When the opposing team noticed that one of us was immediately foregoing offensive items, and going defensive, they decided to throw down the gauntlet, and declare that person (jen) a “try hard” for daring to use her brain to attempting to get the upper hand against five of the exact same opponent. Naturally, this puzzled us, as typically the point of a match is to utilize the concept of “strategy” and try and best your opponents. Regardless, we immediately questioned their illogical frustration at us attempting to strategize a winning tactic.
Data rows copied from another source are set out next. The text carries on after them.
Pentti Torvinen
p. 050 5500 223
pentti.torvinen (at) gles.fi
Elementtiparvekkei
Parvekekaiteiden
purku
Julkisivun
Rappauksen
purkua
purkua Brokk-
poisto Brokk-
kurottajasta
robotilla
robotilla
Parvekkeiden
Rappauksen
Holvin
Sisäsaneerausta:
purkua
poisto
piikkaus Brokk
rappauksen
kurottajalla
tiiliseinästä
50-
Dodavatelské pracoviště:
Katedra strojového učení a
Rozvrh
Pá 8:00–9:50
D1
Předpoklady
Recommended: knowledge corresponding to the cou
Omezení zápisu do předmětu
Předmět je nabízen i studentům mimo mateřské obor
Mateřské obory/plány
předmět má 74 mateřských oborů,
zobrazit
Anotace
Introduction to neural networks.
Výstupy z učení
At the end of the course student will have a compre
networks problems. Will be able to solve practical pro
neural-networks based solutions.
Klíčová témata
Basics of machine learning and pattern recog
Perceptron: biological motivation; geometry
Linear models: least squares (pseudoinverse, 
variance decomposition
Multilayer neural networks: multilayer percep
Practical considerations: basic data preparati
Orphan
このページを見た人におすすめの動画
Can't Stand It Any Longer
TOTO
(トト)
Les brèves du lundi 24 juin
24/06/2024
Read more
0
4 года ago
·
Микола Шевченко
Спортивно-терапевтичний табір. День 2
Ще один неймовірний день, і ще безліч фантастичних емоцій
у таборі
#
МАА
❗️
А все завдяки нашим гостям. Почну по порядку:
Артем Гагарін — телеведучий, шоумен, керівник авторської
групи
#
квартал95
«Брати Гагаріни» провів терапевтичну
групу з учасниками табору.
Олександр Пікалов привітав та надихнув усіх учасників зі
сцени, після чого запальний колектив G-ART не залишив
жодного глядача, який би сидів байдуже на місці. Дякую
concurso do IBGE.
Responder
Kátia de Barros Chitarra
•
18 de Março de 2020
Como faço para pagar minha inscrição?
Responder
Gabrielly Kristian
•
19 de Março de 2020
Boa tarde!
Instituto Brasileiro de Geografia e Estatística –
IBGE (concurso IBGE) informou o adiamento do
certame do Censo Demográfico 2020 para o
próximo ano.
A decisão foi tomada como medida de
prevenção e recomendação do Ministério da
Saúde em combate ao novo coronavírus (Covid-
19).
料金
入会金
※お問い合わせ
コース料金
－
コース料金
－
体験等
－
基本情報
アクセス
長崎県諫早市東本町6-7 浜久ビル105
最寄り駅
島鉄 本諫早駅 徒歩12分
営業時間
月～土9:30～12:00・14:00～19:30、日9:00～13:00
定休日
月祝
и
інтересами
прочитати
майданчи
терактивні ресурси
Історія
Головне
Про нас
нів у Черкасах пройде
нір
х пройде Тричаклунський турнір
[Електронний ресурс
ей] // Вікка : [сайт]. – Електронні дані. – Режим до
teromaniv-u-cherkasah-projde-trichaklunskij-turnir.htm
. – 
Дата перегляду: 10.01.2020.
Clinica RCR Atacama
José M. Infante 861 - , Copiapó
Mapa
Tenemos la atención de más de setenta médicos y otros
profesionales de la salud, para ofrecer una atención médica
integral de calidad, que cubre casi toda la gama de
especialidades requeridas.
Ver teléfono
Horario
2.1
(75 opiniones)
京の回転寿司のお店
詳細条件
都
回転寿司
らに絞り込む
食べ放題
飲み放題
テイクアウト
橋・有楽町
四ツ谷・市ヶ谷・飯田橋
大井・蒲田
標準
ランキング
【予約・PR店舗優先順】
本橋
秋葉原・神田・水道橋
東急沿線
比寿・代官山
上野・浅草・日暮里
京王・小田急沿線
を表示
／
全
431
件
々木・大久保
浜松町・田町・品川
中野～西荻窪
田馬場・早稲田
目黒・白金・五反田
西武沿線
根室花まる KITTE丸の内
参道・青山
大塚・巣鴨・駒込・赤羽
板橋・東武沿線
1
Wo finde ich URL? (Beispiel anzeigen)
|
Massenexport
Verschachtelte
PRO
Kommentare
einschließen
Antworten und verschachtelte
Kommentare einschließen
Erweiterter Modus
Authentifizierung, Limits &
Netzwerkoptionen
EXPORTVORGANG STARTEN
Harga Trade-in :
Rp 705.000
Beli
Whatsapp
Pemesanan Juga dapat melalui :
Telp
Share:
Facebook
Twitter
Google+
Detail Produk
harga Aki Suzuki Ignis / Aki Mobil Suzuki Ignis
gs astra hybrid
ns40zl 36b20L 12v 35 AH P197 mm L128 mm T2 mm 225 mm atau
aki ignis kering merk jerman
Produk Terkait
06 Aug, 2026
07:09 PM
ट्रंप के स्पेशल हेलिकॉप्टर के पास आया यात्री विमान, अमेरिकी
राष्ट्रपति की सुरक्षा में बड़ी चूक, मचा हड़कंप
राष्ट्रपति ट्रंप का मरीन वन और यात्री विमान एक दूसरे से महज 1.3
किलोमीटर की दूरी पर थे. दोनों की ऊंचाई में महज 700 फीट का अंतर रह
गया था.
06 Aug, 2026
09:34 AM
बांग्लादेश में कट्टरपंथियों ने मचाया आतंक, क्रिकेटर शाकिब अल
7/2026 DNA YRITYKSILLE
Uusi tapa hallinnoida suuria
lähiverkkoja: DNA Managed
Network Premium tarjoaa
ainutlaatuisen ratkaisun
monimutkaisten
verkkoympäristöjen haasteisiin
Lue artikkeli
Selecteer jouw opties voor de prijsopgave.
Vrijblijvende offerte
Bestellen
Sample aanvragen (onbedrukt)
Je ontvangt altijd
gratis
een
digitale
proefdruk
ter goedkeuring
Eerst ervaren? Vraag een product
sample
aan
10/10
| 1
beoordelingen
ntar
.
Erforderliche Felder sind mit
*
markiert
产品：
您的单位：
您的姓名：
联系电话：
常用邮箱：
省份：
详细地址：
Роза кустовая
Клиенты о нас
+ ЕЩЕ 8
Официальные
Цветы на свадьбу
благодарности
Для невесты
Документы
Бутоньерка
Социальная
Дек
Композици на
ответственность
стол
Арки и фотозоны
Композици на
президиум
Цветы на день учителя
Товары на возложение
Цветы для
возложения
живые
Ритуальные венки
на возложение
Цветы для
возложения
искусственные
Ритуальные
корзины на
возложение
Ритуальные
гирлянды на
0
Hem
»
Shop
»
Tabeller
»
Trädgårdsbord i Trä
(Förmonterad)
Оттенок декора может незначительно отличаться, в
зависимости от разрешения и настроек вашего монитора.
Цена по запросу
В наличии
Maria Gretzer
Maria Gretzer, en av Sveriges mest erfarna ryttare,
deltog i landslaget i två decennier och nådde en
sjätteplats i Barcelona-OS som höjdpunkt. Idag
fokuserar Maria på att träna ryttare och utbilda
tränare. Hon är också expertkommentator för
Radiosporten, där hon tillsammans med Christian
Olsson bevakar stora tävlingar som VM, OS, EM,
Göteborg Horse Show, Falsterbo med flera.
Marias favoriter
And figure that, our strategy worked, and we won the match. Naturally, they were exemplary sports, and wished us good game.

Just kidding, they, rather one of them, was pissed off. Welcome to the League of Lobby!

*user names changed with discretion, mostly because I don’t want the chance of these psychotic high-schoolers googling themselves, finding my brog, and tracking me down and going Columbine on my home.

danny joined the room.
jen joined the room.
BillyZane joined the room.
shane joined the room.
josep joined the room.
allison joined the room.
babyseals joined the room.
DebonairDeadbeat joined the room.
Showtimeeee joined the room.
Forrest joined the room.

DebonairDeadbeat: teach me how to tryhard while drunk
jen: First time as Lux!
Allison: lux is the most fun
danny: leader and runt lead in kills
Shane: Lazer beams so crazy.
DebonairDeadbeat: please
danny: figure that
Forrest: My momma always said, if you ain’t got nothing nice to say, don’t say anything
Forrest: with that said

Allison: well i am drunk so i’ll be your sensei
Forrest: Suck my **** you ******* ****** trash bitches
danny: then why did you start up with the try hard remarks?

danny: lol
Shane: aw
Shane: he mad
danny: so angry
DebonairDeadbeat: ididn’t.jpeg?
Forrest: SUCK IT GOOD
Forrest: LICK IT UP
Shane: try harder

danny: you need to try hard with your insults

Again, it’s short, and I was on the fence on whether it was LoLobby material. But taking a classic Forrest Gump-ism, and unleashing a scathing, albeit unoriginal fellatio demand, was kind of amusing.